Ann Coulter was featured in surprisingly few images from this tumultuous time. “I was able to find a couple of interviews where you can kind of see these blurry images of her on CNN,” the designer says of the conservative pundit. “Everything I found was taupe suits, silk blouses, and lots of jewelry.” As with Carpenter-McMillan, Coulter also favors a higher hemline. “A lot of the time [she's in] a really short skirt and ballet flats. Well, Cobie [Smulders] isn't quite as tall as her so we put her in heels.”
The most costumey look is worn by Matt Drudge (Billy Eichner) in his newsman trench coat and fedora, but this is once again a direct nod to the real person. “He takes himself as seriously as the Walter Cronkites, so that was pretty straightforward; it was scripted, it was in the research.” Markworth-Pollack took creative license with Drudge’s WFH attire and the addition of his signature hat when working on the story that almost brought down the presidency. “It's a bit over the top, but he puts the hat on to write this story, which I'm sure he probably did because that was his little gimmick.” Literary agent Lucianne Goldberg (Margo Martindale sporting a blunt blonde wig) spends most of her screen time at home on the phone with Linda; so the first question Markworth-Pollack asked was, “How do we sell this eccentric, interesting, well-traveled, wealthy woman?” Luxurious silk caftans, high-end pajama sets, and turquoise and coral jewelry were the answer. “For me, the jewelry was important to show these were pieces she had probably collected from all over the world and playing a little bit more to that New York wealthy woman who appreciates the arts,” she explains. Lucianne’s phone calls are with Linda and this imagery is purposefully in opposition to “Linda sitting in her drab nightgown smoking cigarettes in her drab house.”
“I didn't want to beat the ‘90s over the head of the viewer because to me, when it becomes so obvious that you're trying to sell something, it takes away from the scene,” Markworth-Pollack says. The designer did, however, make nostalgic references to the decade of big logos through Monica’s workout and casual clothes, with identifiable brands such as Gap, Calvin Klein, and Nike. When Monica calls Linda to let her know Bill has been in touch, she is wearing pink B.U.M Equipment, which became a favorite of Feldstein’s. “Beanie was obsessed with that sweater; it was so cute she didn't know what it was because she's too young,” Markworth-Pollack says of the ‘90s brand. “Monica was very trendy and she was buying the most popular shirt at the time and it was a nice moment to get that in, but I didn't want it to be constant.”

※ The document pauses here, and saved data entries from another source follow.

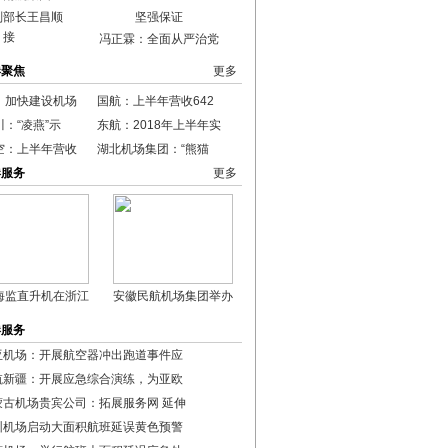
副部长王昌顺
接
冯正霖：全面从严治党
港聚焦
更多
：加快建设机场
国航：上半年营收642
：“凌燕”示
东航：2018年上半年实
空：上半年营收
湖北机场集团：“熊猫
港服务
更多
海监直升机在浙江
安徽民航机场集团举办
港服务
亚机场：开展航空器冲出跑道事件应
航新疆：开展应急综合演练，为亚欧
蒙古机场贵宾公司：拓展服务网 延伸
圳机场启动大面积航班延误黄色预警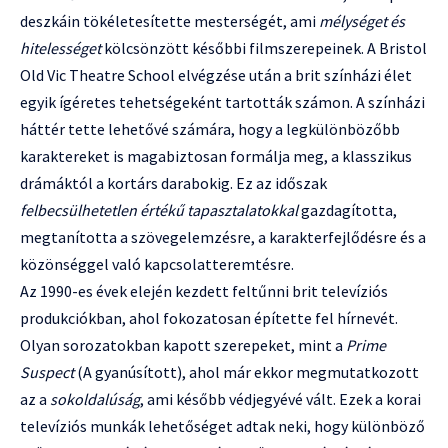
deszkáin tökéletesítette mesterségét, ami
mélységet és
hitelességet
kölcsönzött későbbi filmszerepeinek. A Bristol
Old Vic Theatre School elvégzése után a brit színházi élet
egyik ígéretes tehetségeként tartották számon. A színházi
háttér tette lehetővé számára, hogy a legkülönbözőbb
karaktereket is magabiztosan formálja meg, a klasszikus
drámáktól a kortárs darabokig. Ez az időszak
felbecsülhetetlen értékű tapasztalatokkal
gazdagította,
megtanította a szövegelemzésre, a karakterfejlődésre és a
közönséggel való kapcsolatteremtésre.
Az 1990-es évek elején kezdett feltűnni brit televíziós
produkciókban, ahol fokozatosan építette fel hírnevét.
Olyan sorozatokban kapott szerepeket, mint a
Prime
Suspect
(A gyanúsított), ahol már ekkor megmutatkozott
az a
sokoldalúság
, ami később védjegyévé vált. Ezek a korai
televíziós munkák lehetőséget adtak neki, hogy különböző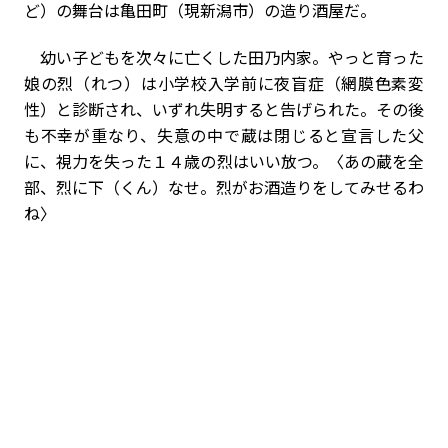
ど）の舞台は亀田町（現新潟市）の造り酒屋だ。
幼い子どもを次々に亡くした田乃内家。やっと育った
娘の烈（れつ）は小学校入学前に夜盲症（網膜色素変
性）と診断され、いずれ失明すると告げられた。その後
も不幸が重なり、失意の中で蔵は閉じると宣言した父
に、視力を失った１４歳の烈はいい放つ。〈あの蔵を全
部、烈に下（くん）なせ。烈がお酒造りをしてみせるわ
ね〉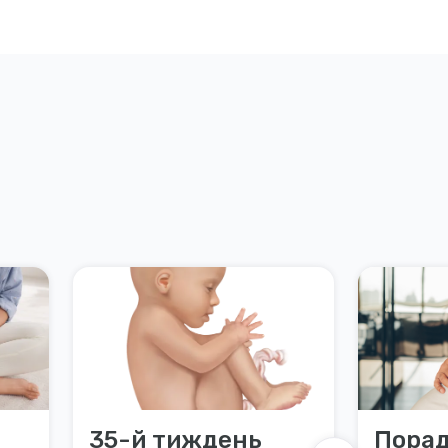
35-й тиждень
Порад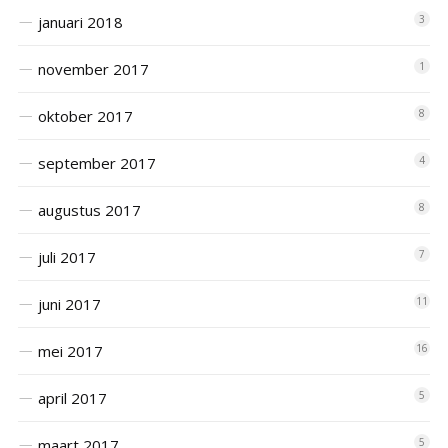
januari 2018
3
november 2017
1
oktober 2017
8
september 2017
4
augustus 2017
8
juli 2017
7
juni 2017
11
mei 2017
16
april 2017
5
maart 2017
5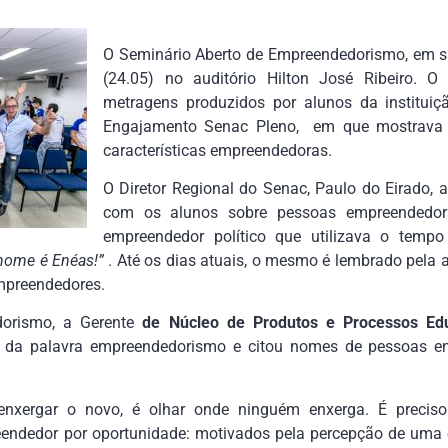
O Seminário Aberto de Empreendedorismo, em s
(24.05) no auditório Hilton José Ribeiro. O 
metragens produzidos por alunos da instituiç
Engajamento Senac Pleno, em que mostrava s
características empreendedoras.
O Diretor Regional do Senac, Paulo do Eirado, 
com os alunos sobre pessoas empreendedo
empreendedor político que utilizava o temp
nome é Enéas!”
. Até os dias atuais, o mesmo é lembrado pela 
mpreendedores.
dorismo, a Gerente
de Núcleo de Produtos e Processos Edu
do da palavra empreendedorismo e citou nomes de pessoas 
enxergar o novo, é olhar onde ninguém enxerga. É precis
eendedor por oportunidade: motivados pela percepção de uma 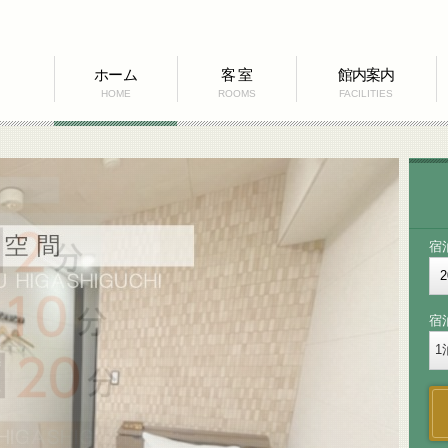
ホーム
客 室
館内案内
HOME
ROOMS
FACILITIES
宿
宿
1
泊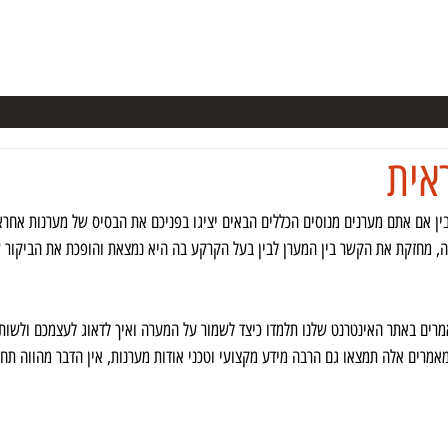
ערות בישראל
קורס מערנות
מידע
ספרים
NSS
כתבו על
אית
ין אם אתם מערנים מנוסים הכללים הבאים יציגו בפניכם את הבסיס של מערנות אחרא
, מחזקת את הקשר בין המערן לבין בעל הקרקע בה היא נמצאת והופכת את הביקור 
מרים באתר האינטרנט שלנו תלמדו כיצד לשמור על המערה ואיך לדאוג לעצמכם ולשו
רים אלה תמצאו גם הרבה מידע מקצועי וטכני אודות מערנות, אין הדבר מהווה תחלי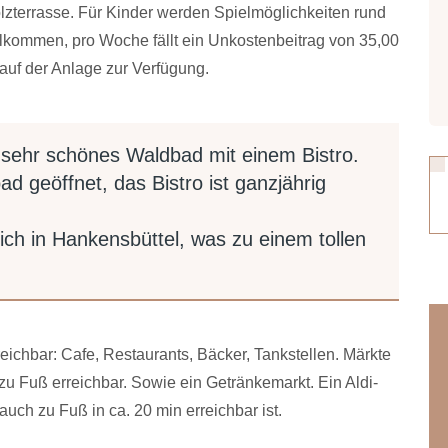
lzterrasse. Für Kinder werden Spielmöglichkeiten rund
lkommen, pro Woche fällt ein Unkostenbeitrag von 35,00
 auf der Anlage zur Verfügung.
n sehr schönes Waldbad mit einem Bistro.
 geöffnet, das Bistro ist ganzjährig
ich in Hankensbüttel, was zu einem tollen
eichbar: Cafe, Restaurants, Bäcker, Tankstellen. Märkte
Fuß erreichbar. Sowie ein Getränkemarkt. Ein Aldi-
auch zu Fuß in ca. 20 min erreichbar ist.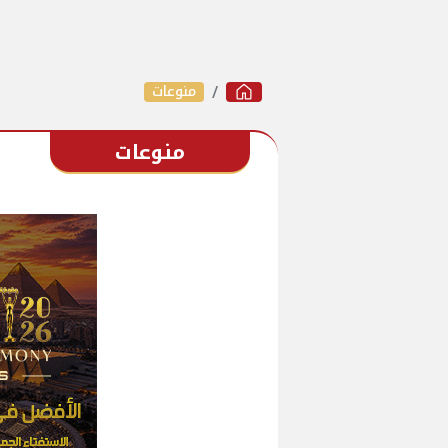
منوعات
منوعات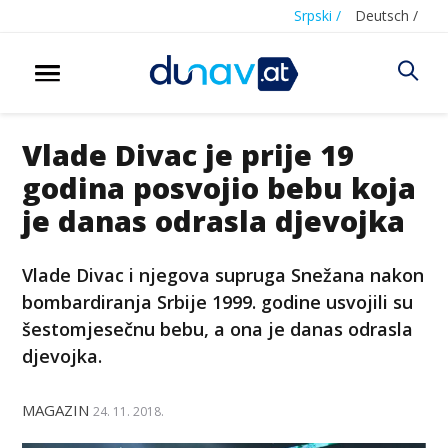
Srpski /
Deutsch /
Vlade Divac je prije 19
godina posvojio bebu koja
je danas odrasla djevojka
Vlade Divac i njegova supruga Snežana nakon
bombardiranja Srbije 1999. godine usvojili su
šestomjesečnu bebu, a ona je danas odrasla
djevojka.
MAGAZIN
24. 11. 2018.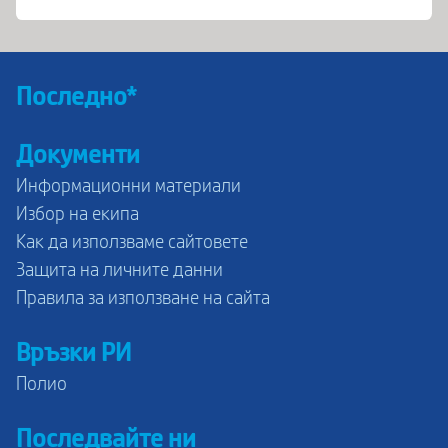
Последно*
Документи
Информационни материали
Избор на екипа
Как да използваме сайтовете
Защита на личните данни
Правила за използване на сайта
Връзки РИ
Полио
Последвайте ни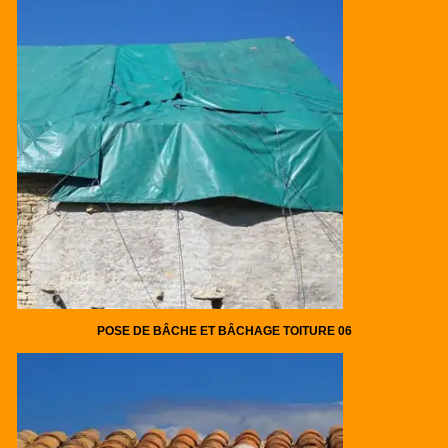
POSE DE BÂCHE ET BÂCHAGE TOITURE 06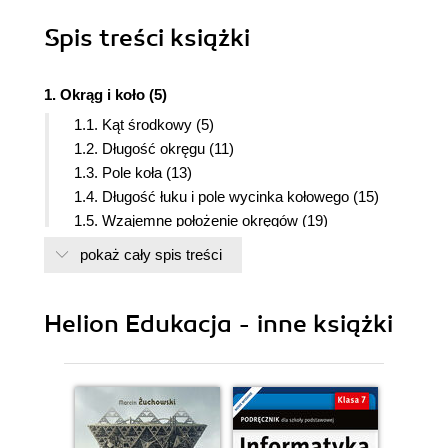
Spis treści
książki
1. Okrąg i koło (5)
1.1. Kąt środkowy (5)
1.2. Długość okręgu (11)
1.3. Pole koła (13)
1.4. Długość łuku i pole wycinka kołowego (15)
1.5. Wzajemne położenie okręgów (19)
1.6. Styczna do okręgu (23)
pokaż cały spis treści
2. Funkcje (31)
2.1. Pojęcie funkcji (31)
Helion Edukacja - inne książki
2.2. Wykres funkcji (35)
2.3. Własności funkcji (39)
3. Układy równań (47)
3.1. Równanie z dwiema niewiadomymi (47)
3.2. Budowanie układów równań. Liczby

One of the biggest challenges of a story set in Washington, D.C. in this decade is the men’s suits. Not only was the Impeachment costume team competing with several other productions set in the ‘90s in Los Angeles at the same time (including the untitled HBO L.A. Lakers drama), but the style of this period looks comical through a 21st-century lens. The boxy, large, and ill-fitting silhouette is distracting, and contemporary suits looked too modern—“the width of the lapel and how long and where the notch drops” was the giveaway. “We took a couple of liberties,” she explains. “We still used the ‘90s suits but we tailored them within an inch of their lives, we slimmed everything out dramatically to get more of a tailored polished look.” Accuracy was important, but the costumes on Impeachment are not meant to draw attention—unless it is specifically called for.